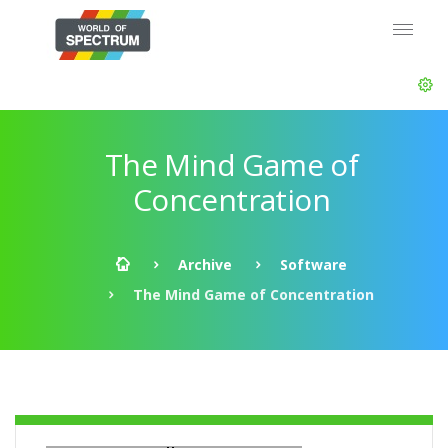
The Mind Game of
Concentration
Archive
Software
The Mind Game of Concentration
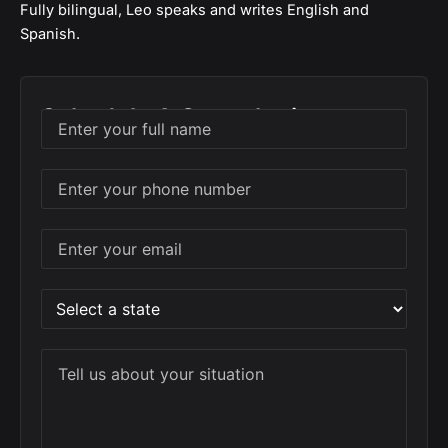
Fully bilingual, Leo speaks and writes English and
Spanish.
Schedule A Consultation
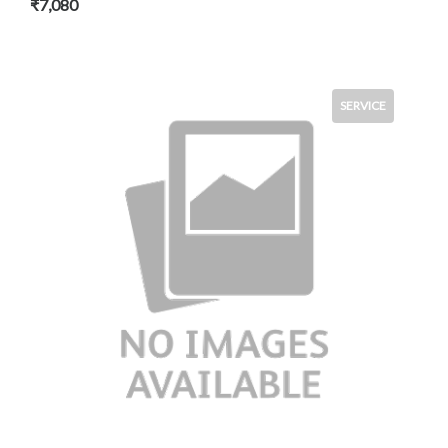
₹7,080
SERVICE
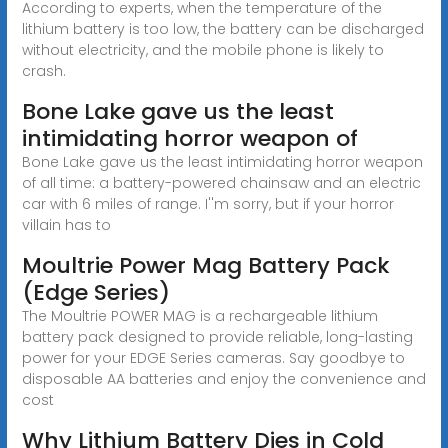
According to experts, when the temperature of the
lithium battery is too low, the battery can be discharged
without electricity, and the mobile phone is likely to
crash.
Bone Lake gave us the least
intimidating horror weapon of
Bone Lake gave us the least intimidating horror weapon
of all time: a battery-powered chainsaw and an electric
car with 6 miles of range. I''m sorry, but if your horror
villain has to
Moultrie Power Mag Battery Pack
(Edge Series)
The Moultrie POWER MAG is a rechargeable lithium
battery pack designed to provide reliable, long-lasting
power for your EDGE Series cameras. Say goodbye to
disposable AA batteries and enjoy the convenience and
cost
Why Lithium Battery Dies in Cold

::::::::::

* [Exercise] Whenever a line holds a picture, print that line without the picture. All other data must be output exactly.

* [Solution for this problem]
The Mind Game of
Concentration
Archive
Software
The Mind Game of Concentration
Fully bilingual, Leo speaks and writes English and
Spanish.
Schedule A Consultation
₹7,080
SERVICE
According to experts, when the temperature of the
lithium battery is too low, the battery can be discharged
without electricity, and the mobile phone is likely to
crash.
Bone Lake gave us the least
intimidating horror weapon of
Bone Lake gave us the least intimidating horror weapon
of all time: a battery-powered chainsaw and an electric
car with 6 miles of range. I''m sorry, but if your horror
villain has to
Moultrie Power Mag Battery Pack
(Edge Series)
The Moultrie POWER MAG is a rechargeable lithium
battery pack designed to provide reliable, long-lasting
power for your EDGE Series cameras. Say goodbye to
disposable AA batteries and enjoy the convenience and
cost
Why Lithium Battery Dies in Cold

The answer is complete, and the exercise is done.